AI systems are becoming more human-like than ever. Recently, in the domain of audio processing, they have sometimes surpassed humans in mastering emotional expressions, non-verbal cues and vocal intonations.
For example, Google’s AI note-taking and research app, NotebookLM, introduced an “Audio Overview” feature in mid-September. This function can transform a written paper into a podcast, well-suited for those who prefer listening over reading. The output not only presents content that flows coherently but also delivers vocal expressions that sound just right.
Another application, called Hume, acts like a psychological counselor. Users can chat with it through their phone’s microphone, and it can respond to your positive and negative emotions. It then offers guidance to help you manage your thoughts and feelings.
In other words, AI has progressed to the point where it not only exhibits subtle vocal expressions but can also detect a person’s emotional state as they speak.
What can AI do with this capability? The answer is: assist humans in listening.
This is particularly useful in public affairs, with elections being a prime example. When Boston Mayor Michelle Wu ran for office in 2021, she employed the “Real Talk For Change” platform to respond to voters’ concerns. The tool was a digital platform developed by Cortico, a nonprofit AI startup team.
Last year, Cortico has developed a mobile app that is integrated with their platform. The app’s specific use involves recording the speech of all participants during small-group discussions. AI then analyzes the words and expressions used by the speakers, categorizes and summarizes key points, and ultimately helps identify resonant insights expressed by the participants, publish them online and present them to decision makers.
In the past, decisions were typically produced through voting, which might be limited to a handful of options that fails to convince everyone. The aforementioned method is different; by listening broadly, it discovers the rough consensus and shared values among participants. This makes it easier for everyone to listen to each other across groups, bridging the gap between opposing sides.
AI’s ability to “understand” human speech indeed compensates for humans’ innate limitations. When one person tries to listen to another, there are many variables—such as the listener’s personality, character, rational and emotional tendencies, cognitive abilities, and so on. Even with professional training, it’s challenging to maintain a constant state of active listening. In contrast, AI lacks these interferences; devoid of an ego, it can serve the role of a tireless listener.

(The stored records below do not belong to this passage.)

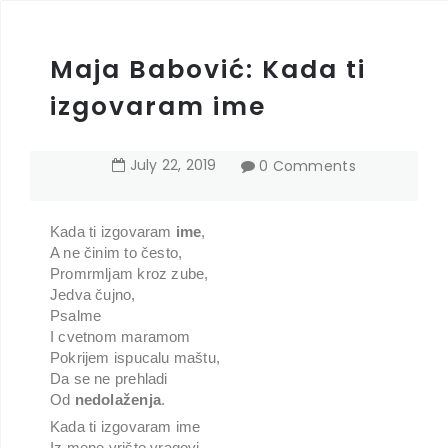
Maja Babović: Kada ti
izgovaram ime
July
22
,
2019
0 Comments
Kada ti izgovaram
ime
,
A ne činim to često,
Promrmljam kroz zube,
Jedva čujno,
Psalme
I cvetnom maramom
Pokrijem ispucalu maštu,
Da se ne prehladi
Od
nedolaženja
.
Kada ti izgovaram ime
Iz mene vrište vragovi,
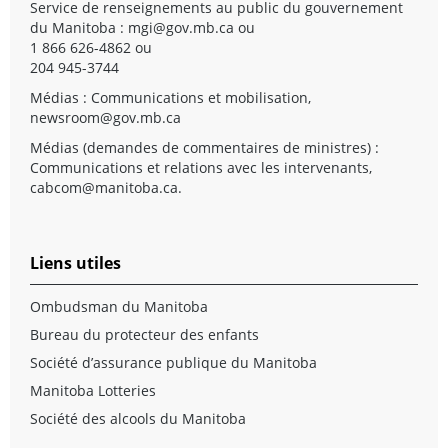
Service de renseignements au public du gouvernement
du Manitoba :
mgi@gov.mb.ca
ou
1 866 626-4862 ou
204 945-3744
Médias : Communications et mobilisation,
newsroom@gov.mb.ca
Médias (demandes de commentaires de ministres) :
Communications et relations avec les intervenants,
cabcom@manitoba.ca
.
Liens utiles
Ombudsman du Manitoba
Bureau du protecteur des enfants
Société d’assurance publique du Manitoba
Manitoba Lotteries
Société des alcools du Manitoba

However, even as AI’s capabilities become increasingly sophisticated, it doesn’t mean it can completely replace humans. Just as in Cortico’s example, conversations still need to take place between people, rather than each person interacting individually with machines.
In this context, AI serves to help create bridges between people, helping to find genuine consensus, filling in a missing piece of the communication puzzle. Even if there is a vast chasm of differences between individuals, as AI’s functions grow ever stronger, there is a chance for that gap to be bridged.